• _What is required_
Without any pictures, retype exactly the lines from the one with "máy giặt lồng ngang panasonic" through the final line of the records.

• _Data extract_

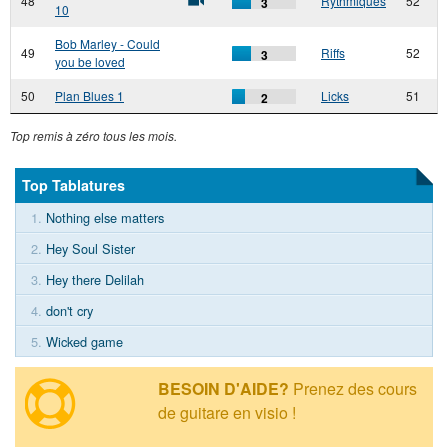
48
Rythmiques
52
3
10
Bob Marley - Could
49
Riffs
52
3
you be loved
50
Plan Blues 1
Licks
51
2
Top remis à zéro tous les mois.
Top Tablatures
1.
Nothing else matters
2.
Hey Soul Sister
3.
Hey there Delilah
4.
don't cry
5.
Wicked game
BESOIN D'AIDE?
Prenez des cours
de guitare en visio !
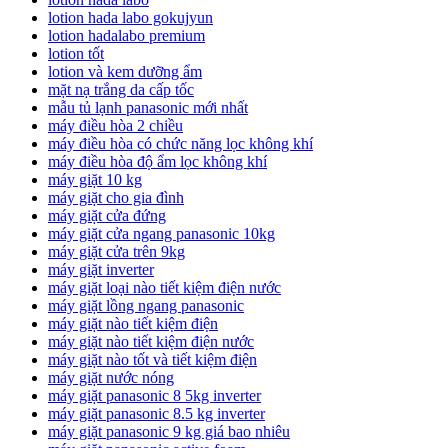
lotion hada labo gokujyun
lotion hadalabo premium
lotion tốt
lotion và kem dưỡng ẩm
mặt nạ trắng da cấp tốc
mẫu tủ lạnh panasonic mới nhất
máy điều hòa 2 chiều
máy điều hòa có chức năng lọc không khí
máy điều hòa độ ẩm lọc không khí
máy giặt 10 kg
máy giặt cho gia đình
máy giặt cửa đứng
máy giặt cửa ngang panasonic 10kg
máy giặt cửa trên 9kg
máy giặt inverter
máy giặt loại nào tiết kiệm điện nước
máy giặt lồng ngang panasonic
máy giặt nào tiết kiệm điện
máy giặt nào tiết kiệm điện nước
máy giặt nào tốt và tiết kiệm điện
máy giặt nước nóng
máy giặt panasonic 8 5kg inverter
máy giặt panasonic 8.5 kg inverter
máy giặt panasonic 9 kg giá bao nhiêu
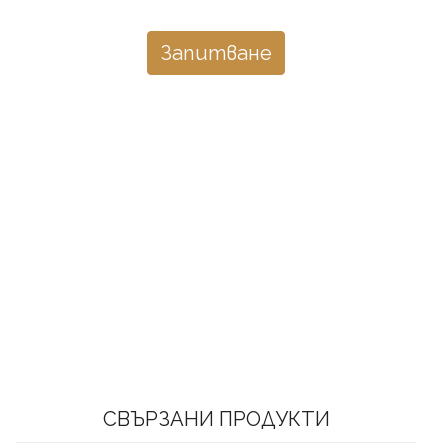
Запитване
СВЪРЗАНИ ПРОДУКТИ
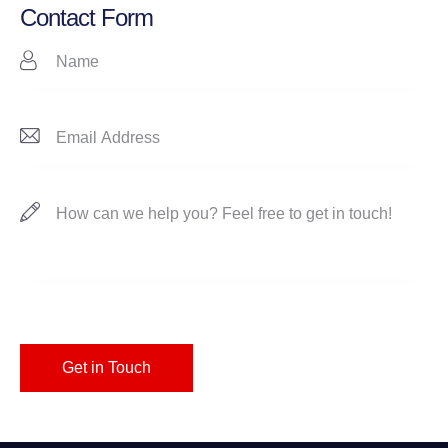
on
Contact Form
e:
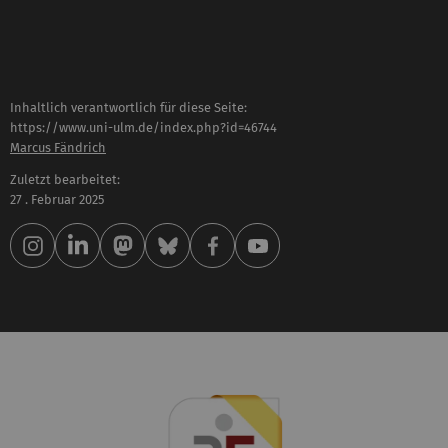
Inhaltlich verantwortlich für diese Seite:
https://www.uni-ulm.de/index.php?id=46744
Marcus Fändrich
Zuletzt bearbeitet:
27 . Februar 2025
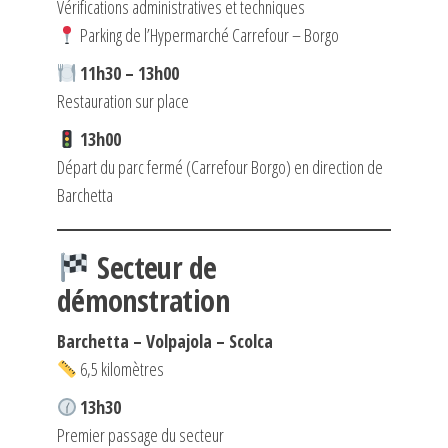
Vérifications administratives et techniques
Parking de l’Hypermarché Carrefour – Borgo
11h30 – 13h00
Restauration sur place
13h00
Départ du parc fermé (Carrefour Borgo) en direction de
Barchetta
Secteur de
démonstration
Barchetta – Volpajola – Scolca
6,5 kilomètres
13h30
Premier passage du secteur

• _Response to the exercise_
máy giặt lồng ngang panasonic
máy giặt nào tiết kiệm điện
máy giặt nào tiết kiệm điện nước
máy giặt nào tốt và tiết kiệm điện
máy giặt nước nóng
máy giặt panasonic 8 5kg inverter
máy giặt panasonic 8.5 kg inverter
máy giặt panasonic 9 kg giá bao nhiêu
Запитване
СВЪРЗАНИ ПРОДУКТИ
on
Contact Form
e:
Inhaltlich verantwortlich für diese Seite:
https://www.uni-ulm.de/index.php?id=46744
Marcus Fändrich
Zuletzt bearbeitet:
27 . Februar 2025
Vérifications administratives et techniques
Parking de l’Hypermarché Carrefour – Borgo
11h30 – 13h00
Restauration sur place
13h00
Départ du parc fermé (Carrefour Borgo) en direction de
Barchetta
Secteur de
démonstration
Barchetta – Volpajola – Scolca
6,5 kilomètres
13h30
Premier passage du secteur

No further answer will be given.